No, la maschera di Pilato non
è accettabile. Di fronte alla morte di Gianluca e Flavio, i due adolescenti di
Terni uccisi da una bottiglietta di metadone, lavarsi le mani sperando di
candeggiare così la coscienza non vale. Non funziona.
Per i due giovani la
morte è arrivata di notte, nel buio delle loro camerette. Una morte
inaspettata, forse involontariamente cercata, esito terribile di un gioco più
grande di loro. Ma per il mondo degli adulti il passo felpato della morte
dovrebbe essere sirena che squarcia la notte. Non ha dubbi il procuratore capo
di Terni, che parla di “responsabilità collettiva”, proprio ora che il presunto
colpevole c’è, proprio ora che le indagini stanno rivelando cosa è accaduto
quella notte.
Eppure, non è il 41enne che ha barattato la vita di Gianluca e
Flavio per 15 euro il punto focale dell’immagine.

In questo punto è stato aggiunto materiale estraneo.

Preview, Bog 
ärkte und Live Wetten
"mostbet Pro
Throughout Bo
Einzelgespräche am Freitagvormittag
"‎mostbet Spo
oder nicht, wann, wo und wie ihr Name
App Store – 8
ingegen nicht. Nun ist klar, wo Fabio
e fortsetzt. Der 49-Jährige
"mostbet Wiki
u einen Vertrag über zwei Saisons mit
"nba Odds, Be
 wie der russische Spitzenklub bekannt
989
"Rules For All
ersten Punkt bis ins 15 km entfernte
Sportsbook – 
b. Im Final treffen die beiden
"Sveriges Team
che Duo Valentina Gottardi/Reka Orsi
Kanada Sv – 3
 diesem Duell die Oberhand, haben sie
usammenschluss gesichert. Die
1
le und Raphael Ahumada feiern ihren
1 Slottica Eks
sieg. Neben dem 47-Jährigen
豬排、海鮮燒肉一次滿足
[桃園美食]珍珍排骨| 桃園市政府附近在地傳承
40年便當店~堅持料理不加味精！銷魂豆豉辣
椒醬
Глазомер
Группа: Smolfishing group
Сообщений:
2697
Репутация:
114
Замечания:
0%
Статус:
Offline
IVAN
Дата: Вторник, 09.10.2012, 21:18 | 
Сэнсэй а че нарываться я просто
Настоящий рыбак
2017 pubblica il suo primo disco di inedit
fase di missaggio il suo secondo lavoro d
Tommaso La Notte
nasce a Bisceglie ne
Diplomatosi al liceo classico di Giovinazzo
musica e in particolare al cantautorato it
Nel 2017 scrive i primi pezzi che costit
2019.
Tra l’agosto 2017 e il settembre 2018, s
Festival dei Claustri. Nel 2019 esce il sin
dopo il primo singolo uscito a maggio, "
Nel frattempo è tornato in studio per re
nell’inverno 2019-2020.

Non lo è neanche la
bottiglietta di metadone, che avrebbe potuto contenere qualsiasi altra
sostanza. La domanda che risuona sempre più forte è: perché due giovani di 15 e
16 anni sono andati a cercare un aiutino chimico? La loro serata non era
abbastanza viva? La loro vita non era abbastanza piena?
La verità è che gli
adulti spesso dimenticano che l’adolescenza non è solo il periodo spensierato
della leggerezza e dei sogni, bensì il momento nel quale i sogni iniziano a
scricchiolare contro una realtà cinica e disincantata. E in questo tempo della
vita, che preme sull’acceleratore delle apparenze nel confronto con i coetanei,
che fatica a trovare punti di riferimento stabili, che diventa via via sempre
più virtuale, le droghe paiono come l’anestetico alla fatica del reale.
Da
tempo chi si occupa di disagio e dipendenze suona la campana d’allarme: basta ascoltare Simone Feder, psicologo della Casa del Giovane. Feder, che lavora
nella realtà fondata alla fine degli anni ’70 da don Enzo Boschetti, quando
Pavia era ferita dall’eroina, racconta di incontrare spesso giovani che: «A 17
anni mi guardano e mi dicono “la mia vita non ha senso”». Un vuoto interiore
straziante, che spera di trovare ristoro in pasticche o bevande capaci di
tacitare la coscienza.
Un disagio che spinge giovani, anche provenienti da
famiglie benestanti, a bruciare le notti nel boschetto di Rogoredo, dove
nessuno li chiama più per nome per mesi, a volte anni. Non è un caso se i
giovani si avvicinano agli stupefacenti sempre prima, un fenomeno che è stato definito “pandemico” da Alfredo Mantovano, magistrato e vicepresidente del
Centro Studi Rosario Livatino.
Una situazione ben fotografata dal rapporto
annuale del Ministero della Salute sulle dipendenze e da “Selfie”, ricerca effettuata nel 2018 da Casa del Giovane e Fondazione Exodus su oltre 7mila
ragazzi tra i 14 e i 18 anni. Con una postilla per gli adulti: prima delle
sostanze da controllare, c’è una ferita da curare.